Le 5 novembre 1938 à Colombes, Maurice Bertouille se marie avec Suzanne Tison, née le 1er octobre 1892 à Alençon, surveillante (à la Maison départementale de Nanterre), veuve d’un premier mariage. Lui-même est alors monteur sur presse (régleur), domicilié au 382, rue de Nanterre (aujourd’hui rue d’Estienne-d’Orves) à Colombes [1] (Hauts-de-Seine – 92), qui est encore son adresse au moment de son arrestation. Le couple n’aura pas d’enfant.

Suite à la déclaration de guerre, Maurice Bertouille est employé comme affecté spécial à la Société d’études et de fabrication de moteurs (SEFM), 169 boulevard du Havre à Colombes et/ou aux établissement Amiot, au 151 du même boulevard, comme régleur sur presse. Après son arrestation, il est déclaré comme riveur.

La police le connaît comme militant communiste entre 1936 et 1939.

Une fiche établie par les Renseignements généraux le désigne comme toujours actif au début de l’occupation, participant à l’activité communiste clandestine, se livrant à la propagande orale etvdistribuant des tracts. Un autre document de police ajoute qu’il a « collaboré très activement à la formation du Comité populaire » « dès le début de l’occupation ».

À l’aube du 5 octobre 1940, Maurice Bertouille est appréhendé à son domicile par la police française lors de la grande vague d’arrestations ciblées organisée dans les départements de la Seine et de la Seine-et-Oise par les préfets du gouvernement de Pétain contre des hommes connus avant guerre pour être des responsables communistes (élus, cadres du PC et de la CGT) ; action menée avec l’accord de l’occupant (« en application du décret du 18 novembre 1939 »). Ils sont regroupés en différents lieux ; pour Maurice Bertouille, ce sera le stade Roland Garros. 182 militants de la Seine sont conduits le jour-même en internement administratif au “centre de séjour surveillé” (CSS) d’Aincourt (Seine-et-Oise /vVal-d’Oise), créé à cette occasion dans les bâtiments réquisitionnés d’un sanatorium isolé en forêt.

Aincourt. Le sanatorium de la Bucaille. Au premier plan, le pavillon qui fut transformé en camp d’internement.

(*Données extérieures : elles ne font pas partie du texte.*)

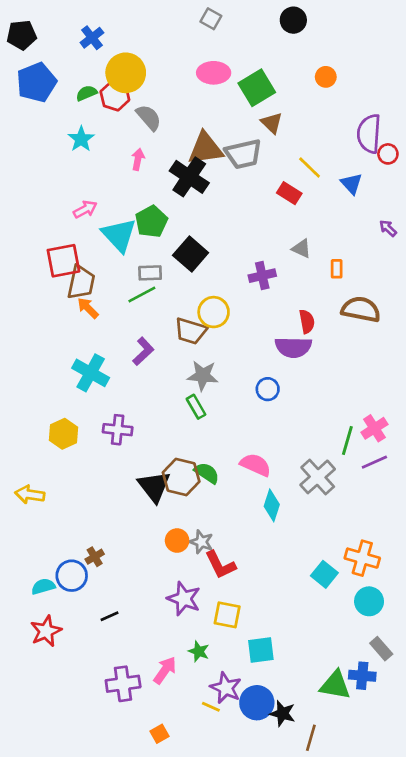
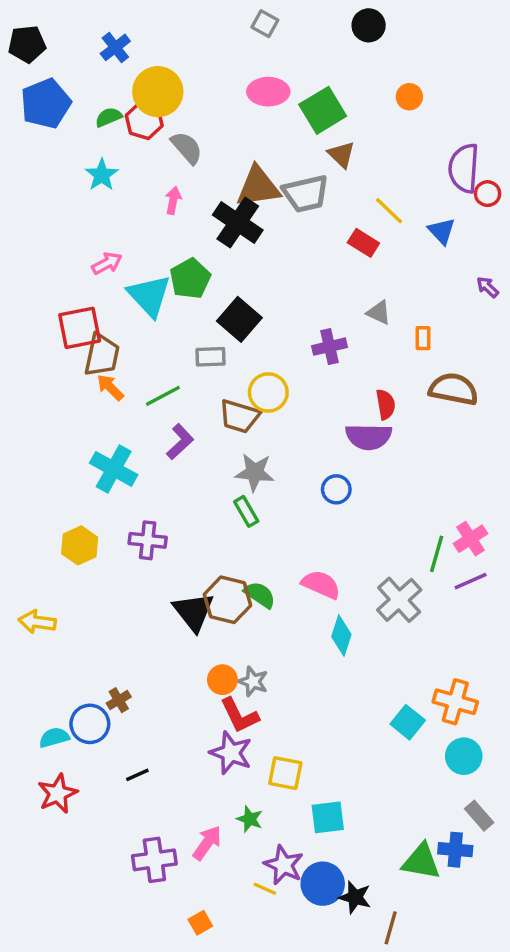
gray rectangle: (150, 273) -> (211, 357), moved
green line: (142, 294) -> (163, 396), moved
red L-shape: (220, 565) -> (239, 715), moved

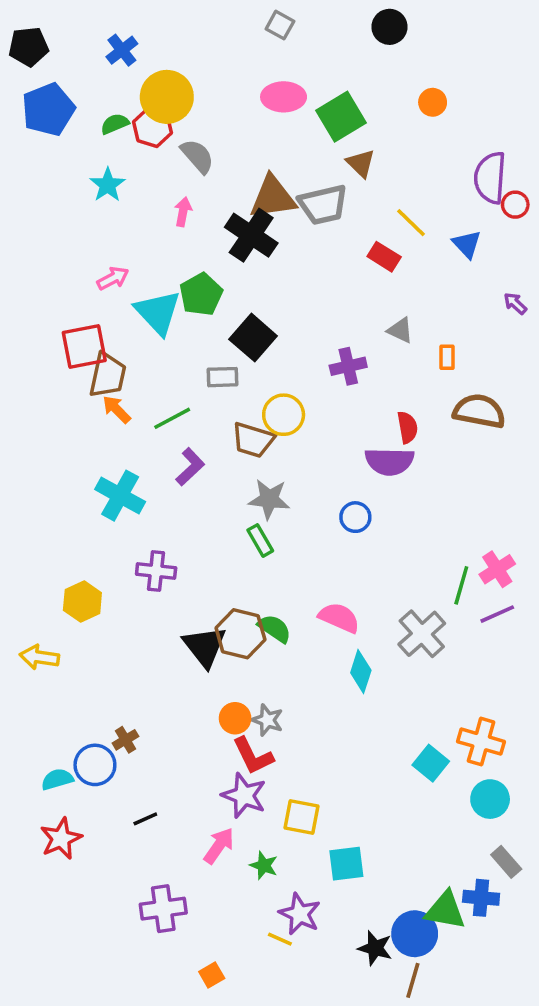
yellow hexagon: (80, 545) -> (82, 601), moved
pink arrow: (207, 843) -> (219, 846), moved
blue circle: (323, 884) -> (415, 934), moved

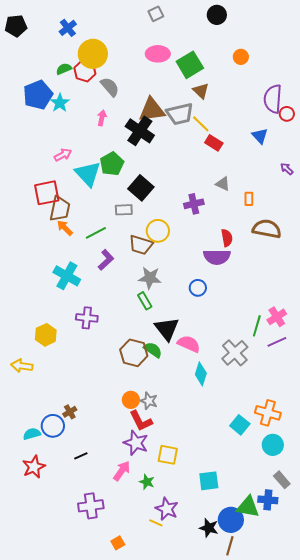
gray square: (280, 25) -> (156, 14), turned 35
blue pentagon: (48, 109) -> (38, 95), moved
yellow line: (411, 223) -> (201, 124), moved
black triangle: (205, 646) -> (167, 329), moved
cyan square: (346, 864) -> (209, 481), moved

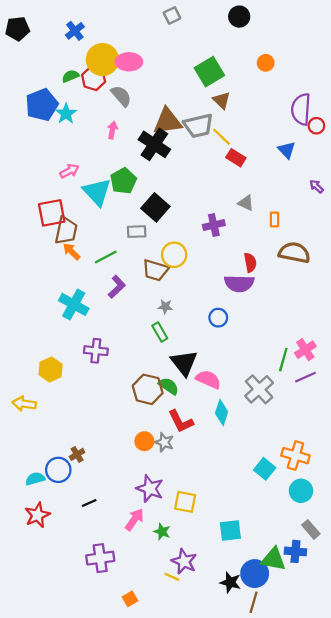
pink ellipse: (158, 54) -> (129, 62), moved
gray star: (150, 278) -> (165, 307), size x0.6
red L-shape: (141, 421) -> (181, 421), moved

Carte postale oblitérée en 1958. Coll. Mémoire Vive.

Conçus à l’origine pour 150 malades, les locaux sont rapidement surpeuplés : en décembre 1940, on compte 524 présents, 600 en janvier 1941, et jusqu’à 667 au début de juin.

Maurice Bertouille effectue le travail de chef d’équipe auquel il a été affecté à l’intérieur du camp.

Le 11 février 1941, il signe une requête adressée au chef de camp pour demander sa libération, précisant qu’il ne connaît pas les motifs de son internement.

Le 24 février, escorté d’un gardien de la paix, Maurice Bertouille est conduit en train à l’hôpital de Nanterre pour y rendre visite à son épouse, victime d’une attaque de paralysie. Le 9 mai suivant, celle-ci adresse une requête au préfet de Seine-et-Oise, à laquelle est joint un certificat médical (contenus inconnus…).